[Stored records]
= = =
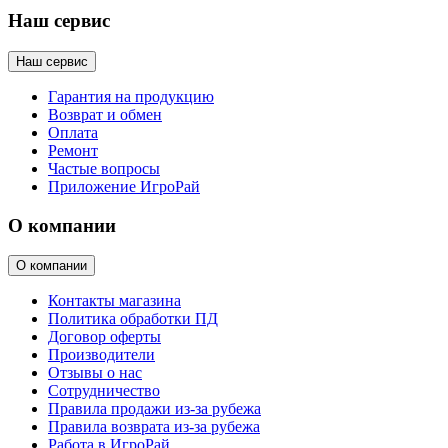
Наш сервис
Наш сервис
Гарантия на продукцию
Возврат и обмен
Оплата
Ремонт
Частые вопросы
Приложение ИгроРай
О компании
О компании
Контакты магазина
Политика обработки ПД
Договор оферты
Производители
Отзывы о нас
Сотрудничество
Правила продажи из-за рубежа
Правила возврата из-за рубежа
Работа в ИгроРай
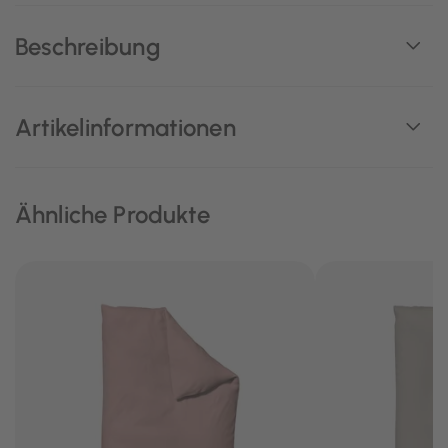
Beschreibung
Artikelinformationen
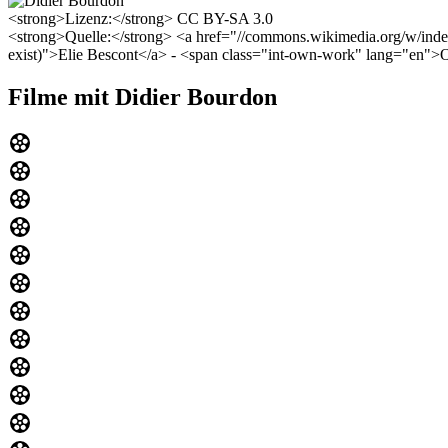
<strong>Lizenz:</strong> CC BY-SA 3.0
<strong>Quelle:</strong> <a href="//commons.wikimedia.org/w/index
exist)">Elie Bescont</a> - <span class="int-own-work" lang="en
Filme mit Didier Bourdon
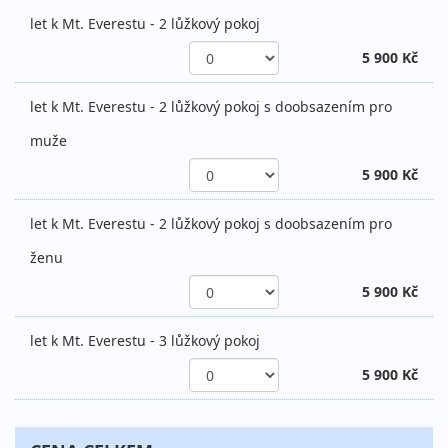
let k Mt. Everestu - 2 lůžkový pokoj
5 900 Kč
let k Mt. Everestu - 2 lůžkový pokoj s doobsazením pro
muže
5 900 Kč
let k Mt. Everestu - 2 lůžkový pokoj s doobsazením pro
ženu
5 900 Kč
let k Mt. Everestu - 3 lůžkový pokoj
5 900 Kč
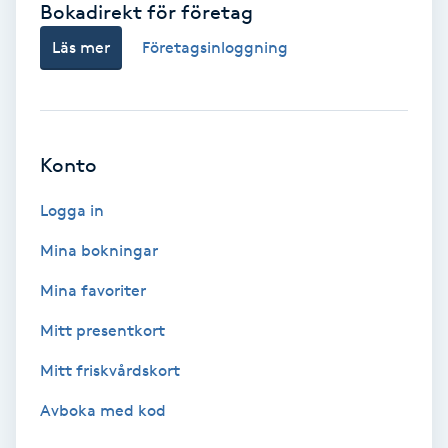
Bokadirekt för företag
Babylights
Läs mer
Företagsinloggning
Balayage
Bambumassage
Konto
Barber
Logga in
Mina bokningar
Barnklippning
Mina favoriter
BIAB
Mitt presentkort
Mitt friskvårdskort
Blowout
Avboka med kod
Bottenfärg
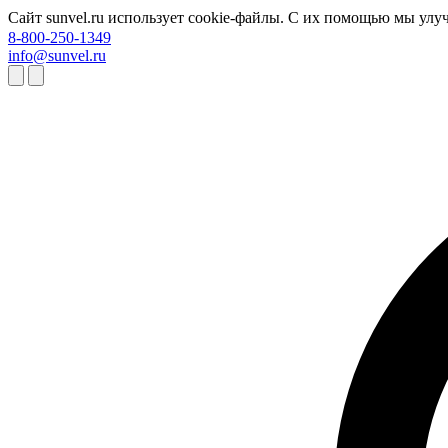
Сайт sunvel.ru использует cookie-файлы. С их помощью мы улу
8-800-250-1349
info@sunvel.ru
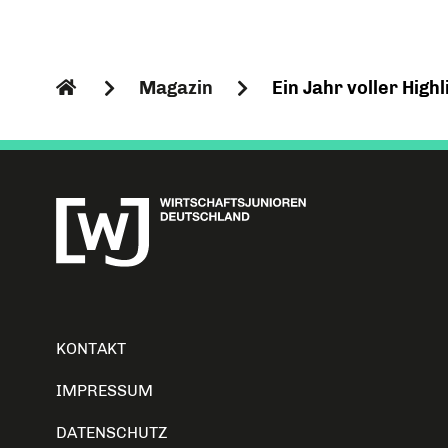
Magazin
Ein Jahr voller Hig
KONTAKT
IMPRESSUM
DATENSCHUTZ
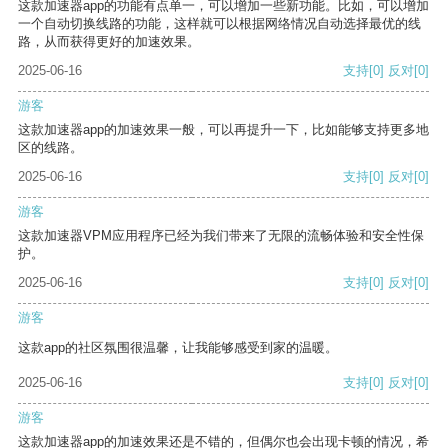
这款加速器app的功能有点单一，可以增加一些新功能。比如，可以增加
一个自动切换线路的功能，这样就可以根据网络情况自动选择最优的线
路，从而获得更好的加速效果。
2025-06-16
支持
[0]
反对
[0]
游客
这款加速器app的加速效果一般，可以再提升一下，比如能够支持更多地
区的线路。
2025-06-16
支持
[0]
反对
[0]
游客
这款加速器VPM应用程序已经为我们带来了无限的流畅体验和安全性保
护。
2025-06-16
支持
[0]
反对
[0]
游客
这款app的社区氛围很温馨，让我能够感受到家的温暖。
2025-06-16
支持
[0]
反对
[0]
游客
这款加速器app的加速效果还是不错的，但偶尔也会出现卡顿的情况，希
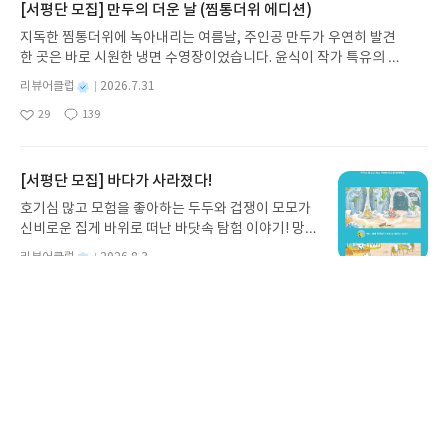
가 지닌 본질적 가치와 이야기를 누리는 기쁨을 다시
[서평단 모집] 만두의 더운 날 (찜통더위 에디션)
의 말은 우리 사회를 관통하는 말이다. 상처 없는 성
발견하게 합니다.나는 이야기입니다글쓴이댄 야카리
장은 없고, 실패나 실수 없는 삶은 멈춘 것과 같다.사
지독한 찜통더위에 녹아내리는 여름날, 주인공 만두가 우연히 발견
노 글/유수현 역출판사소원나무 예스24 바로가기 닫
람의 감정, 관계 까지도 상품화되어버린 이 시대 속에
한 곳은 바로 시원한 냉면 수영장이었습니다. 윤식이 작가 특유의 유
기모집인원 : 10명신청기간 : 2026.07.31 ~ 2026.0
서 우리는 무엇을 중요하게 여겨야 할까?MUTE BL
머러스한 캐릭터와 밝은 색감으로 그려낸 이 국내 창작 그림책은 무
8.04발표일자 : 2026.08.06리뷰 작성기한 : 도서/상
별
리뷰어클럽
2026.7.31
OCK, 손절이 답이 아님을 얘기해주는 책이다.
더위에 지친 독자들에게 상상만으로도 더위가 싹 가시는 통쾌한 탈출
명
작
품 받고 2주 이내 ▶ 주소/연락처 업데이트 : 신청 전
29
139
구를 선사합니다. 소원나무 베스트셀러 시리즈의 세 번째 이야기로,
좋
댓
작
성
상품 받으실 주소/연락처를 업데이트 해주세요! (선
아
글
성
만두가 풍덩 빠진 차가운 냉면 물결 속에서 짜릿한 여름 해방감을 만
일
정 후 수정 불가)▶ 서평단 신청 방법 : 기대평 댓글을
요
일
끽하는 모습이 마음속까지 시원하게 파고듭니다.만두의 더운 날 (찜
작성해주세요! 먼저 작성한 리뷰를 올려주시면 당첨
통더위 에디션)글쓴이윤식이 저출판사소원나무 예스24 바로가기 닫
[서평단 모집] 바다가 사라졌다!
확률이 올라갑니다!! ※ 신청 전, 꼭 확인해주세요!-
기모집인원 : 5명신청기간 : 2026.07.31 ~ 2026.08.04발표일자 : 20
'사락' 개설 후, 이 글의 댓글로 신청해주세요.- 기존
호기심 많고 모험을 좋아하는 두두와 겁쟁이 모모가
26.08.06리뷰 작성기한 : 도서/상품 받고 2주 이내 ▶ 주소/연락처 업
YES블로그는 '사락'으로 개편되어 별도로 개설하지
신비로운 집게 바위로 떠난 바닷속 탐험 이야기! 망둥
데이트 : 신청 전 상품 받으실 주소/연락처를 업데이트 해주세요! (선
않으셔도 됩니다. ▶ 도서/상품 발송- 도서/상품은 최
이, 소라게, 낙지 같은 바다 친구들과 신나게 놀던 중
정 후 수정 불가)▶ 서평단 신청 방법 : 기대평 댓글을 작성해주세요!
별
리뷰어클럽
2026.8.3
근 배송지가 아닌 회원정보상의 주소/연락처 (클릭
갑자기 거대해진 집게 바위의 비밀을 마주하게 되는
명
작
먼저 작성한 리뷰를 올려주시면 당첨확률이 올라갑니다!! ※ 신청 전,
시 수정 가능)로 발송됩니다.- 주소/연락처에 문제가
26
117
데, 과연 바다에 무슨 일이 벌어진 걸까요? 상상력을
좋
댓
작
성
꼭 확인해주세요!- '사락' 개설 후, 이 글의 댓글로 신청해주세요.- 기
있을 시 선정에서 제외되거나 배송에서 누락될 수 있
아
글
성
자극하는 환상적인 해양 모험 동화 속으로 풍덩 빠져
일
존 YES블로그는 '사락'으로 개편되어 별도로 개설하지 않으셔도 됩
요
일
습니다(재발송 불가). ▶ 리뷰 작성- 도서/상품을 받
보세요!바다가 사라졌다!글쓴이서휘 글출판사풀
니다. ▶ 도서/상품 발송- 도서/상품은 최근 배송지가 아닌 회원정보
고 2주 이내 리뷰를 작성해주셔야 합니다. (포스트가
빛 예스24 바로가기 닫기모집인원 : 20명신청기간 :
상의 주소/연락처 (클릭 시 수정 가능)로 발송됩니다.- 주소/연락처에
아닌 '리뷰'로 작성)- 기간내 미작성, 불성실한 리뷰,
2026.08.03 ~ 2026.08.07발표일자 : 2026.08.13리
문제가 있을 시 선정에서 제외되거나 배송에서 누락될 수 있습니다
도서/상품과 무관한 리뷰 작성 시 이후 선정에서 제
뷰 작성기한 : 도서/상품 받고 2주 이내 ▶ 주소/연락
(재발송 불가). ▶ 리뷰 작성- 도서/상품을 받고 2주 이내 리뷰를 작성
외될 수 있습니다.- 리뷰어클럽은 개인의 감상이 포
처 업데이트 : 신청 전 상품 받으실 주소/연락처를 업
해주셔야 합니다. (포스트가 아닌 '리뷰'로 작성)- 기간내 미작성, 불
함된 300자 이상의 리뷰를 권장합니다.
데이트 해주세요! (선정 후 수정 불가)▶ 서평단 신청
맨위로
성실한 리뷰, 도서/상품과 무관한 리뷰 작성 시 이후 선정에서 제외될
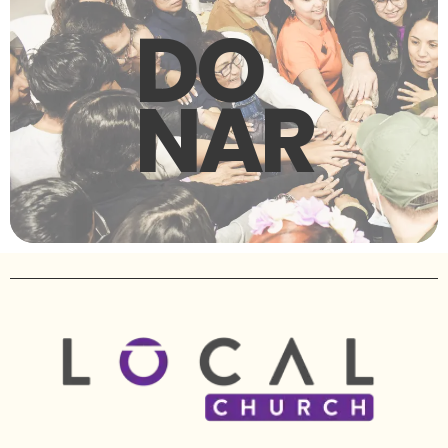
DO
NAR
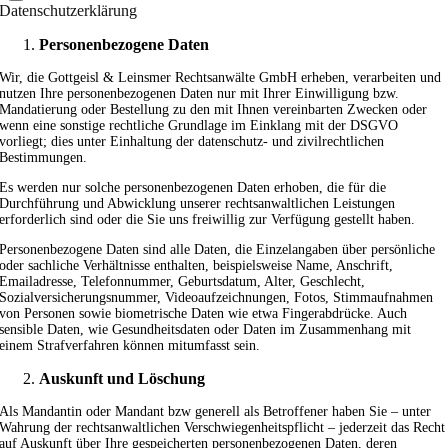
Datenschutzerklärung
Personenbezogene Daten
Wir, die Gottgeisl & Leinsmer Rechtsanwälte GmbH erheben, verarbeiten und
nutzen Ihre personenbezogenen Daten nur mit Ihrer Einwilligung bzw.
Mandatierung oder Bestellung zu den mit Ihnen vereinbarten Zwecken oder
wenn eine sonstige rechtliche Grundlage im Einklang mit der DSGVO
vorliegt; dies unter Einhaltung der datenschutz- und zivilrechtlichen
Bestimmungen.
Es werden nur solche personenbezogenen Daten erhoben, die für die
Durchführung und Abwicklung unserer rechtsanwaltlichen Leistungen
erforderlich sind oder die Sie uns freiwillig zur Verfügung gestellt haben.
Personenbezogene Daten sind alle Daten, die Einzelangaben über persönliche
oder sachliche Verhältnisse enthalten, beispielsweise Name, Anschrift,
Emailadresse, Telefonnummer, Geburtsdatum, Alter, Geschlecht,
Sozialversicherungsnummer, Videoaufzeichnungen, Fotos, Stimmaufnahmen
von Personen sowie biometrische Daten wie etwa Fingerabdrücke. Auch
sensible Daten, wie Gesundheitsdaten oder Daten im Zusammenhang mit
einem Strafverfahren können mitumfasst sein.
Auskunft und Löschung
Als Mandantin oder Mandant bzw generell als Betroffener haben Sie – unter
Wahrung der rechtsanwaltlichen Verschwiegenheitspflicht – jederzeit das Recht
auf Auskunft über Ihre gespeicherten personenbezogenen Daten, deren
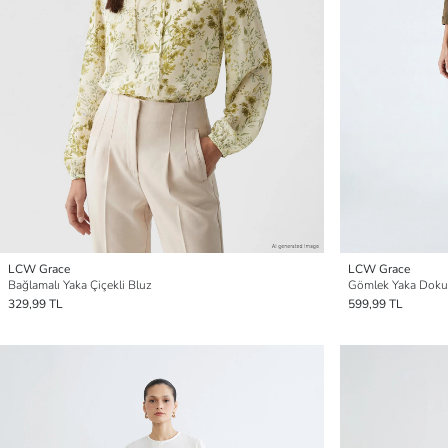
LCW Grace
LCW Grace
Bağlamalı Yaka Çiçekli Bluz
Gömlek Yaka Dokul
329,99 TL
599,99 TL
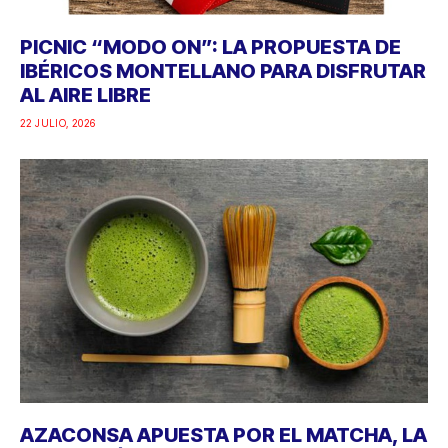
PICNIC “MODO ON”: LA PROPUESTA DE
IBÉRICOS MONTELLANO PARA DISFRUTAR
AL AIRE LIBRE
22 JULIO, 2026
AZACONSA APUESTA POR EL MATCHA, LA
= = =
Work to complete. Without the pictures, repeat the entries above line by line, from the first through the one that contains "작성해주세요! 먼저 작성한 리뷰를 올려주시면 당첨", both ends included.

Solution to the exercise.
Наш сервис
Наш сервис
Гарантия на продукцию
Возврат и обмен
Оплата
Ремонт
Частые вопросы
Приложение ИгроРай
О компании
О компании
Контакты магазина
Политика обработки ПД
Договор оферты
Производители
Отзывы о нас
Сотрудничество
Правила продажи из-за рубежа
Правила возврата из-за рубежа
Работа в ИгроРай
Beschreibung
Artikelinformationen
<strong>Lizenz:</strong> CC BY-SA 3.0
<strong>Quelle:</strong> <a href="//commons.wikimedia.org/w/index
exist)">Elie Bescont</a> - <span class="int-own-work" lang="en
Filme mit Didier Bourdon
let k Mt. Everestu - 2 lůžkový pokoj
5 900 Kč
let k Mt. Everestu - 2 lůžkový pokoj s doobsazením pro
muže
5 900 Kč
let k Mt. Everestu - 2 lůžkový pokoj s doobsazením pro
ženu
5 900 Kč
let k Mt. Everestu - 3 lůžkový pokoj
5 900 Kč
Bokadirekt för företag
Babylights
Läs mer
Företagsinloggning
Balayage
Bambumassage
Konto
Barber
Logga in
Mina bokningar
Barnklippning
Mina favoriter
BIAB
Mitt presentkort
Mitt friskvårdskort
Blowout
Avboka med kod
Bottenfärg
Сайт sunvel.ru использует cookie-файлы. С их помощью мы улу
8-800-250-1349
info@sunvel.ru
Magazin
Ein Jahr voller Hig
KONTAKT
IMPRESSUM
DATENSCHUTZ
这款加速器app的功能有点单一，可以增加一些新功能。比如，可以增加
一个自动切换线路的功能，这样就可以根据网络情况自动选择最优的线
路，从而获得更好的加速效果。
2025-06-16
支持
[0]
反对
[0]
游客
这款加速器app的加速效果一般，可以再提升一下，比如能够支持更多地
区的线路。
2025-06-16
支持
[0]
反对
[0]
游客
这款加速器VPM应用程序已经为我们带来了无限的流畅体验和安全性保
护。
2025-06-16
支持
[0]
反对
[0]
游客
这款app的社区氛围很温馨，让我能够感受到家的温暖。
2025-06-16
支持
[0]
反对
[0]
游客
这款加速器app的加速效果还是不错的，但偶尔也会出现卡顿的情况，希
가 지닌 본질적 가치와 이야기를 누리는 기쁨을 다시
[서평단 모집] 만두의 더운 날 (찜통더위 에디션)
의 말은 우리 사회를 관통하는 말이다. 상처 없는 성
발견하게 합니다.나는 이야기입니다글쓴이댄 야카리
장은 없고, 실패나 실수 없는 삶은 멈춘 것과 같다.사
지독한 찜통더위에 녹아내리는 여름날, 주인공 만두가 우연히 발견
노 글/유수현 역출판사소원나무 예스24 바로가기 닫
람의 감정, 관계 까지도 상품화되어버린 이 시대 속에
한 곳은 바로 시원한 냉면 수영장이었습니다. 윤식이 작가 특유의 유
기모집인원 : 10명신청기간 : 2026.07.31 ~ 2026.0
서 우리는 무엇을 중요하게 여겨야 할까?MUTE BL
머러스한 캐릭터와 밝은 색감으로 그려낸 이 국내 창작 그림책은 무
8.04발표일자 : 2026.08.06리뷰 작성기한 : 도서/상
별
리뷰어클럽
2026.7.31
OCK, 손절이 답이 아님을 얘기해주는 책이다.
더위에 지친 독자들에게 상상만으로도 더위가 싹 가시는 통쾌한 탈출
명
작
품 받고 2주 이내 ▶ 주소/연락처 업데이트 : 신청 전
29
139
구를 선사합니다. 소원나무 베스트셀러 시리즈의 세 번째 이야기로,
좋
댓
작
성
상품 받으실 주소/연락처를 업데이트 해주세요! (선
아
글
성
만두가 풍덩 빠진 차가운 냉면 물결 속에서 짜릿한 여름 해방감을 만
일
정 후 수정 불가)▶ 서평단 신청 방법 : 기대평 댓글을
요
일
끽하는 모습이 마음속까지 시원하게 파고듭니다.만두의 더운 날 (찜
작성해주세요! 먼저 작성한 리뷰를 올려주시면 당첨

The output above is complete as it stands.